■ TASK:
A faithful transcription of all the entries below is needed, without the pictures.

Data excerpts
--*--
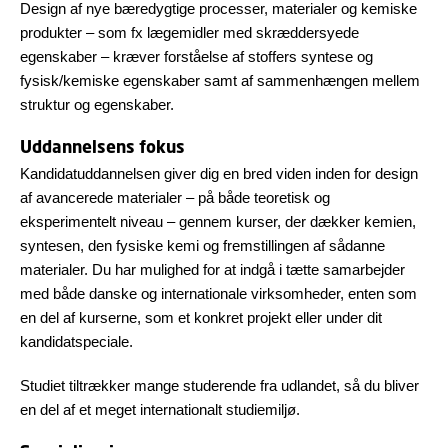
Design af nye bæredygtige processer, materialer og kemiske
produkter – som fx lægemidler med skræddersyede
egenskaber – kræver forståelse af stoffers syntese og
fysisk/kemiske egenskaber samt af sammenhængen mellem
struktur og egenskaber.
Uddannelsens fokus
Kandidatuddannelsen giver dig en bred viden inden for design
af avancerede materialer – på både teoretisk og
eksperimentelt niveau – gennem kurser, der dækker kemien,
syntesen, den fysiske kemi og fremstillingen af sådanne
materialer. Du har mulighed for at indgå i tætte samarbejder
med både danske og internationale virksomheder, enten som
en del af kurserne, som et konkret projekt eller under dit
kandidatspeciale.
Studiet tiltrækker mange studerende fra udlandet, så du bliver
en del af et meget internationalt studiemiljø.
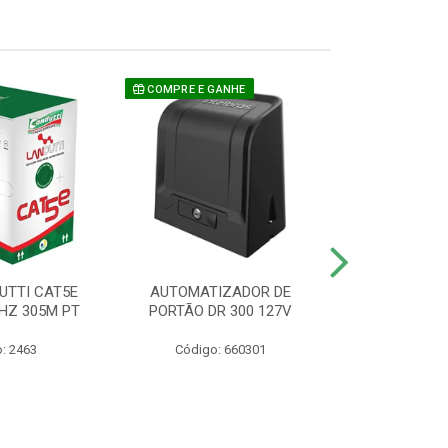
COMPRE E GANHE
UTTI CAT5E
AUTOMATIZADOR DE
CAMERA P/ S
HZ 305M PT
PORTÃO DR 300 127V
1220 BU
: 2463
Código: 660301
Código:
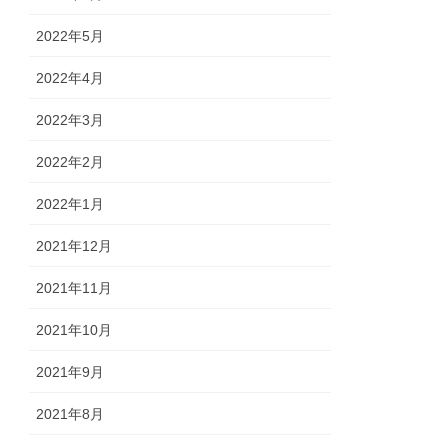
2022年5月
2022年4月
2022年3月
2022年2月
2022年1月
2021年12月
2021年11月
2021年10月
2021年9月
2021年8月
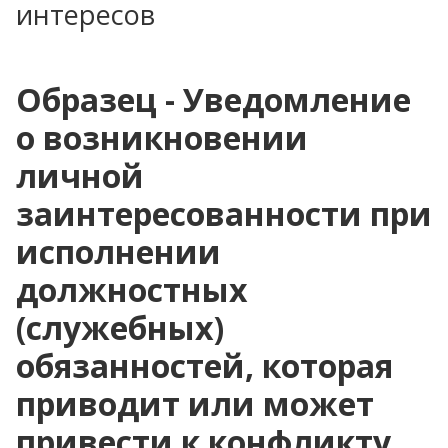
интересов
Образец - Уведомление
о возникновении
личной
заинтересованности при
исполнении
должностных
(служебных)
обязанностей, которая
приводит или может
привести к конфликту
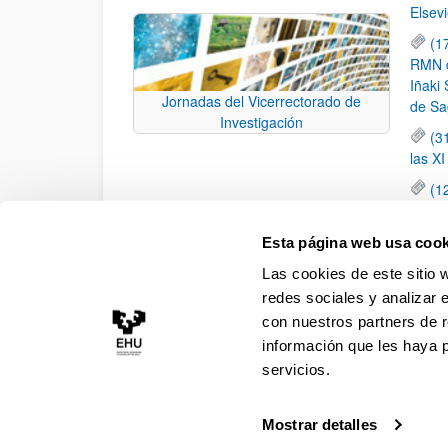
Elsevi
(1
RMN de
Iñaki 
Jornadas del Vicerrectorado de
de Sa
Investigación
(3
las X
(1
jornad
elemen
Esta página web usa cook
(1
Las cookies de este sitio 
una c
redes sociales y analizar 
con nuestros partners de r
información que les haya 
servicios.
Mostrar detalles
Accesibilidad
Información legal
Contacto
Ma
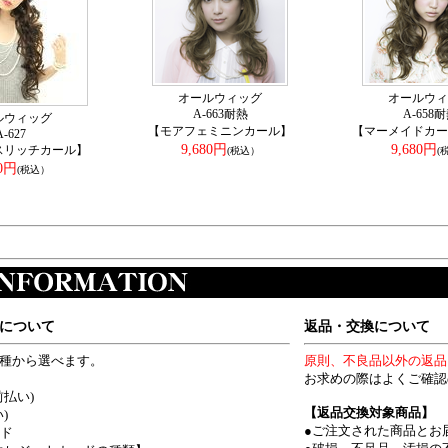
オールウィッグ
オールウィ
A-663耐熱
A-658
ルウィッグ
【モアフェミニンカール】
【マーメイドカー
A-627
9,680円
9,680円
スリッチカール】
(税込）
(
50円
(税込）
について
返品・交換について
4種から選べます。
原則、不良品以外の返品
お求めの際はよくご確認
前払い)
【返品交換対象商品】
)
●ご注文された商品とお
ード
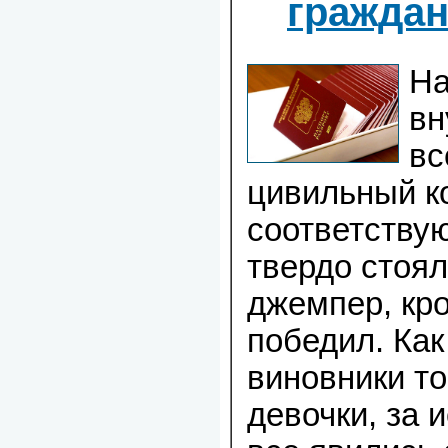
гражда
На
вн
вс
цивильный к
соответству
твердо стоял
джемпер, кро
победил. Как
виновники т
девочки, за 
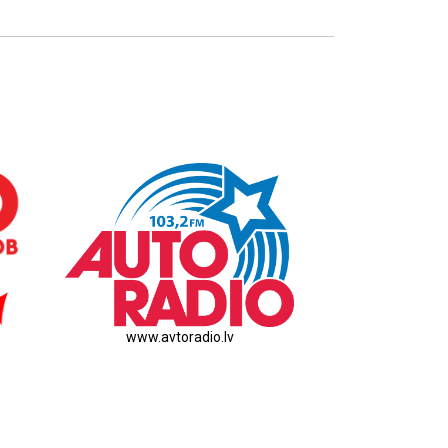
www.avtoradio.lv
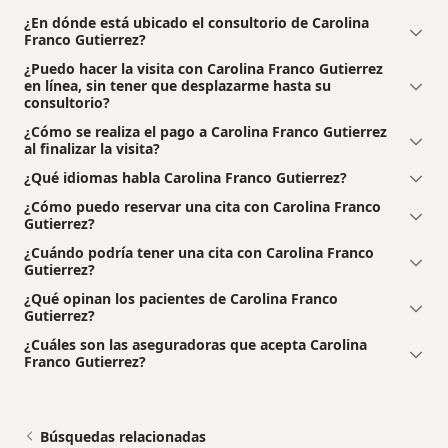
¿En dónde está ubicado el consultorio de Carolina
Franco Gutierrez?
¿Puedo hacer la visita con Carolina Franco Gutierrez
en línea, sin tener que desplazarme hasta su
consultorio?
¿Cómo se realiza el pago a Carolina Franco Gutierrez
al finalizar la visita?
¿Qué idiomas habla Carolina Franco Gutierrez?
¿Cómo puedo reservar una cita con Carolina Franco
Gutierrez?
¿Cuándo podría tener una cita con Carolina Franco
Gutierrez?
¿Qué opinan los pacientes de Carolina Franco
Gutierrez?
¿Cuáles son las aseguradoras que acepta Carolina
Franco Gutierrez?
Búsquedas relacionadas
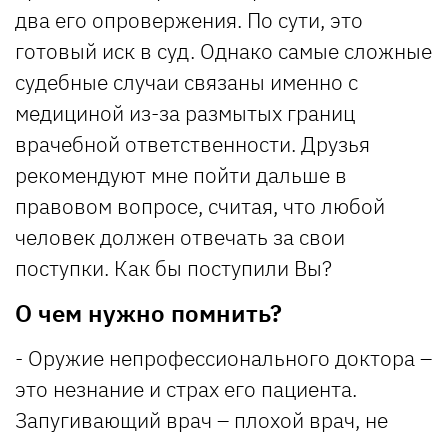
два его опровержения. По сути, это
готовый иск в суд. Однако самые сложные
судебные случаи связаны именно с
медициной из-за размытых границ
врачебной ответственности. Друзья
рекомендуют мне пойти дальше в
правовом вопросе, считая, что любой
человек должен отвечать за свои
поступки. Как бы поступили Вы?
О чем нужно помнить?
- Оружие непрофессионального доктора –
это незнание и страх его пациента.
Запугивающий врач – плохой врач, не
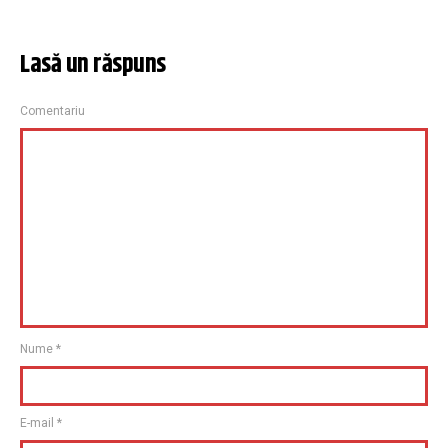
Lasă un răspuns
Comentariu
Nume
*
E-mail
*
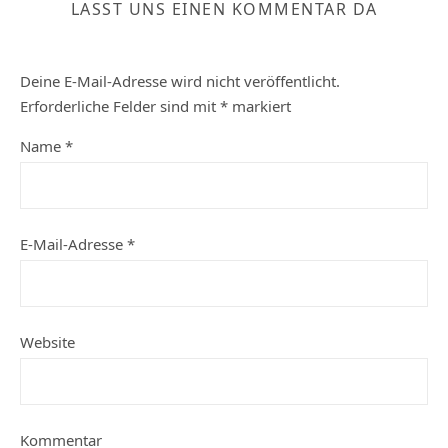
LASST UNS EINEN KOMMENTAR DA
Deine E-Mail-Adresse wird nicht veröffentlicht.
Erforderliche Felder sind mit
*
markiert
Name
*
E-Mail-Adresse
*
Website
Kommentar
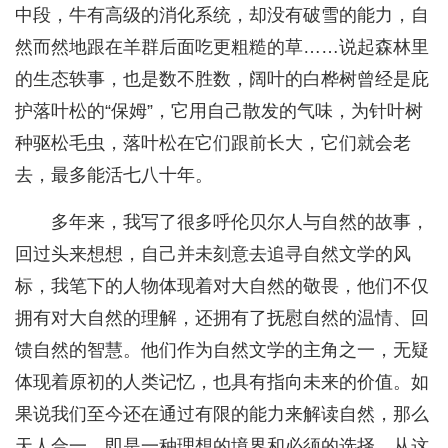
中段，牛有高级的消化系统，却没有破雪的能力，自
然而然地跟在羊群后面吃更粗糙的草……说起森林里
的生态轶事，也是数不胜数，阔叶的白桦树曾经是庇
护落叶松的“保姆”，它用自己散发的气味，为针叶树
种驱松毛虫，落叶松在它们跟前长大，它们就会老
去，最多能活七八十年。
多年来，我写了很多呼伦贝尔人与自然的故事，
回过头来想想，自己并未刻意去追寻自然文学的风
标，我笔下的人物体现着对大自然的敬畏，他们不仅
拥有对大自然的理解，还拥有了抚慰自然的温情、回
馈自然的智慧。他们作为自然文学的主角之一，无疑
体现着原初的人类记忆，也具有指向未来的价值。如
果说我们至今还在通过有限的能力来解读自然，那么
天人合一，即是一种理想的境界和必须的选择，从这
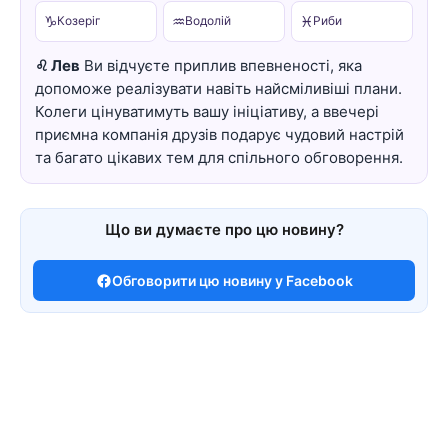
♑
♒
♓
Козеріг
Водолій
Риби
♌ Лев
Ви відчуєте приплив впевненості, яка
допоможе реалізувати навіть найсміливіші плани.
Колеги цінуватимуть вашу ініціативу, а ввечері
приємна компанія друзів подарує чудовий настрій
та багато цікавих тем для спільного обговорення.
Що ви думаєте про цю новину?
Обговорити цю новину у Facebook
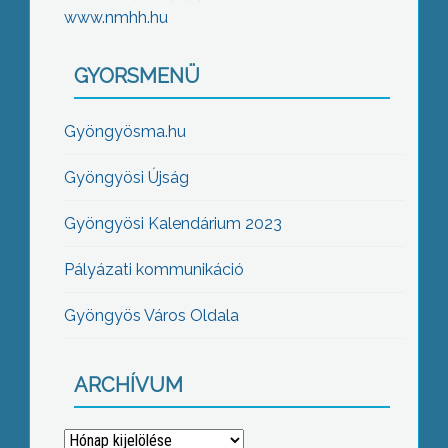
www.nmhh.hu
GYORSMENÜ
Gyöngyösma.hu
Gyöngyösi Újság
Gyöngyösi Kalendárium 2023
Pályázati kommunikáció
Gyöngyös Város Oldala
ARCHÍVUM
Archívum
--*--
■ SOLUTION FOR THIS TASK:
Design af nye bæredygtige processer, materialer og kemiske
produkter – som fx lægemidler med skræddersyede
egenskaber – kræver forståelse af stoffers syntese og
fysisk/kemiske egenskaber samt af sammenhængen mellem
struktur og egenskaber.
Uddannelsens fokus
Kandidatuddannelsen giver dig en bred viden inden for design
af avancerede materialer – på både teoretisk og
eksperimentelt niveau – gennem kurser, der dækker kemien,
syntesen, den fysiske kemi og fremstillingen af sådanne
materialer. Du har mulighed for at indgå i tætte samarbejder
med både danske og internationale virksomheder, enten som
en del af kurserne, som et konkret projekt eller under dit
kandidatspeciale.
Studiet tiltrækker mange studerende fra udlandet, så du bliver
en del af et meget internationalt studiemiljø.
COMPRE E GANHE
UTTI CAT5E
AUTOMATIZADOR DE
CAMERA P/ S
HZ 305M PT
PORTÃO DR 300 127V
1220 BU
: 2463
Código: 660301
Código:
2022年5月
2022年4月
2022年3月
2022年2月
2022年1月
2021年12月
2021年11月
2021年10月
2021年9月
2021年8月
интересов
Образец - Уведомление
о возникновении
личной
заинтересованности при
исполнении
должностных
(служебных)
обязанностей, которая
приводит или может
привести к конфликту
Elsevi
(1
RMN de
Iñaki 
Jornadas del Vicerrectorado de
de Sa
Investigación
(3
las X
(1
jornad
elemen
Esta página web usa cook
(1
Las cookies de este sitio 
una c
redes sociales y analizar 
con nuestros partners de r
información que les haya 
servicios.
Mostrar detalles
Accesibilidad
Información legal
Contacto
Ma
オールウィッグ
オールウィ
A-663耐熱
A-658
ルウィッグ
【モアフェミニンカール】
【マーメイドカー
A-627
9,680円
9,680円
スリッチカール】
(税込）
(
50円
(税込）
について
返品・交換について
4種から選べます。
原則、不良品以外の返品
お求めの際はよくご確認
前払い)
【返品交換対象商品】
)
●ご注文された商品とお
ード
гражда
На
вн
вс
цивильный к
соответству
твердо стоял
джемпер, кро
победил. Как
виновники т
девочки, за 
www.avtoradio.lv
¿En dónde está ubicado el consultorio de Carolina
Franco Gutierrez?
¿Puedo hacer la visita con Carolina Franco Gutierrez
en línea, sin tener que desplazarme hasta su
consultorio?
¿Cómo se realiza el pago a Carolina Franco Gutierrez
al finalizar la visita?
¿Qué idiomas habla Carolina Franco Gutierrez?
¿Cómo puedo reservar una cita con Carolina Franco
Gutierrez?
¿Cuándo podría tener una cita con Carolina Franco
Gutierrez?
¿Qué opinan los pacientes de Carolina Franco
Gutierrez?
¿Cuáles son las aseguradoras que acepta Carolina
Franco Gutierrez?
Búsquedas relacionadas
два его опровержения. По сути, это
готовый иск в суд. Однако самые сложные
судебные случаи связаны именно с
медициной из-за размытых границ
врачебной ответственности. Друзья
рекомендуют мне пойти дальше в
правовом вопросе, считая, что любой
человек должен отвечать за свои
поступки. Как бы поступили Вы?
О чем нужно помнить?
- Оружие непрофессионального доктора –
это незнание и страх его пациента.
Запугивающий врач – плохой врач, не
Lasă un răspuns
Comentariu
Nume
*
E-mail
*
LASST UNS EINEN KOMMENTAR DA
Deine E-Mail-Adresse wird nicht veröffentlicht.
Erforderliche Felder sind mit
*
markiert
Name
*
E-Mail-Adresse
*
Website
Kommentar
中段，牛有高级的消化系统，却没有破雪的能力，自
然而然地跟在羊群后面吃更粗糙的草……说起森林里
的生态轶事，也是数不胜数，阔叶的白桦树曾经是庇
护落叶松的“保姆”，它用自己散发的气味，为针叶树
种驱松毛虫，落叶松在它们跟前长大，它们就会老
去，最多能活七八十年。
多年来，我写了很多呼伦贝尔人与自然的故事，
回过头来想想，自己并未刻意去追寻自然文学的风
标，我笔下的人物体现着对大自然的敬畏，他们不仅
拥有对大自然的理解，还拥有了抚慰自然的温情、回
馈自然的智慧。他们作为自然文学的主角之一，无疑
体现着原初的人类记忆，也具有指向未来的价值。如
果说我们至今还在通过有限的能力来解读自然，那么
天人合一，即是一种理想的境界和必须的选择，从这
♑
♒
♓
Козеріг
Водолій
Риби
♌ Лев
Ви відчуєте приплив впевненості, яка
допоможе реалізувати навіть найсміливіші плани.
Колеги цінуватимуть вашу ініціативу, а ввечері
приємна компанія друзів подарує чудовий настрій
та багато цікавих тем для спільного обговорення.
Що ви думаєте про цю новину?
Обговорити цю новину у Facebook
www.nmhh.hu
GYORSMENÜ
Gyöngyösma.hu
Gyöngyösi Újság
Gyöngyösi Kalendárium 2023
Pályázati kommunikáció
Gyöngyös Város Oldala
ARCHÍVUM
Archívum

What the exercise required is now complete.